LoGeR – 3D reconstruction from extremely long videos (DeepMind, UC Berkeley)
5 hours ago
- #Computer Vision
- #Deep Learning
- #3D Reconstruction
- LoGeR scales feedforward dense 3D reconstruction to extremely long videos by processing video streams in chunks and using a hybrid memory module.
- It combines Sliding Window Attention (SWA) for local alignment and Test-Time Training (TTT) for global consistency, reducing drift over sequences up to 19,000 frames.
- LoGeR maintains geometric coherence and reduces scale drift over kilometer-scale trajectories without backend optimization.
- Long-context reconstruction is challenging due to architectural 'context wall' and training 'data wall' barriers.
- LoGeR's hybrid memory architecture maintains sub-quadratic scaling while preserving high-fidelity local geometry and global structure consistency.
- The method uses causal chunk-wise processing with a hybrid memory module, decoupling short-range alignment from long-range anchoring.

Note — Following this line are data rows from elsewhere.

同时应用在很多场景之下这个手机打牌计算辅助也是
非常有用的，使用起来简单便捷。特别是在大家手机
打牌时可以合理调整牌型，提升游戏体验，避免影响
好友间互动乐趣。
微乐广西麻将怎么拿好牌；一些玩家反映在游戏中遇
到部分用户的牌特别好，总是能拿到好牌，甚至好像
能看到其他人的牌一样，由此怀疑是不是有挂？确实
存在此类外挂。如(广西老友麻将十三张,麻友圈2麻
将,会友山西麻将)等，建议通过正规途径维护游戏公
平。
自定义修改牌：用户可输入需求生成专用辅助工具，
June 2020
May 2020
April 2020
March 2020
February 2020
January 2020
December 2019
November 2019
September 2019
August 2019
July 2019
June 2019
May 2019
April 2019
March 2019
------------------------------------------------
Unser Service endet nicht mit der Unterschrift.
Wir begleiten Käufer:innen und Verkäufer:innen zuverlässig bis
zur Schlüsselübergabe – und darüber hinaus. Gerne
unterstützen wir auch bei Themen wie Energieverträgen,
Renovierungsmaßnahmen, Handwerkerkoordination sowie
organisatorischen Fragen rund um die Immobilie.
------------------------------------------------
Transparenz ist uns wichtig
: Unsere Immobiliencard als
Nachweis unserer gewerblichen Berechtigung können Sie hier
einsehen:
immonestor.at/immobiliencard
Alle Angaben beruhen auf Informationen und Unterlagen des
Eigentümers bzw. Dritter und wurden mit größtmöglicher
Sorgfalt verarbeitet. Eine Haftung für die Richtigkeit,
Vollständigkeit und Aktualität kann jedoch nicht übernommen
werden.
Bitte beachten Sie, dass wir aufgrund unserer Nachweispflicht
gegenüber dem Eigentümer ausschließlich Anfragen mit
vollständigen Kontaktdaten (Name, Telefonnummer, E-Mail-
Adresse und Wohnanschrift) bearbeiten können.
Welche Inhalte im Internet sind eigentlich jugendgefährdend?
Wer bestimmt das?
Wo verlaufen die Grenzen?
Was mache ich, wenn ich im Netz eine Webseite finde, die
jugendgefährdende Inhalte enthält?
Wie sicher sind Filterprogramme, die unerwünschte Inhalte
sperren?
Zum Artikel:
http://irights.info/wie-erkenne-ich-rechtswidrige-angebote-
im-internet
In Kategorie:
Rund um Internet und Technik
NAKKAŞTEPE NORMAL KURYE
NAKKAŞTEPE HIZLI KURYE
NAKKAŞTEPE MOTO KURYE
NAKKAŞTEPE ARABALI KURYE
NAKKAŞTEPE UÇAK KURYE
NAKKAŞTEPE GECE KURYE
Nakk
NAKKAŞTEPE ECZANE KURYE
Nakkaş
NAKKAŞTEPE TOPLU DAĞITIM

- Internal operations include Per-Frame Attention, Sparse SWA, Chunk-Wise TTT, and Chunk-Wise Bi-Attention.
- LoGeR achieves strong performance on long sequences, reducing average ATE to 18.65 on KITTI and improving by 30.8% on VBR datasets.
- It remains competitive on short-sequence benchmarks, achieving state-of-the-art reconstruction and pose accuracy.
- Acknowledgements include borrowing webpage templates from SD+DINO and DreamBooth.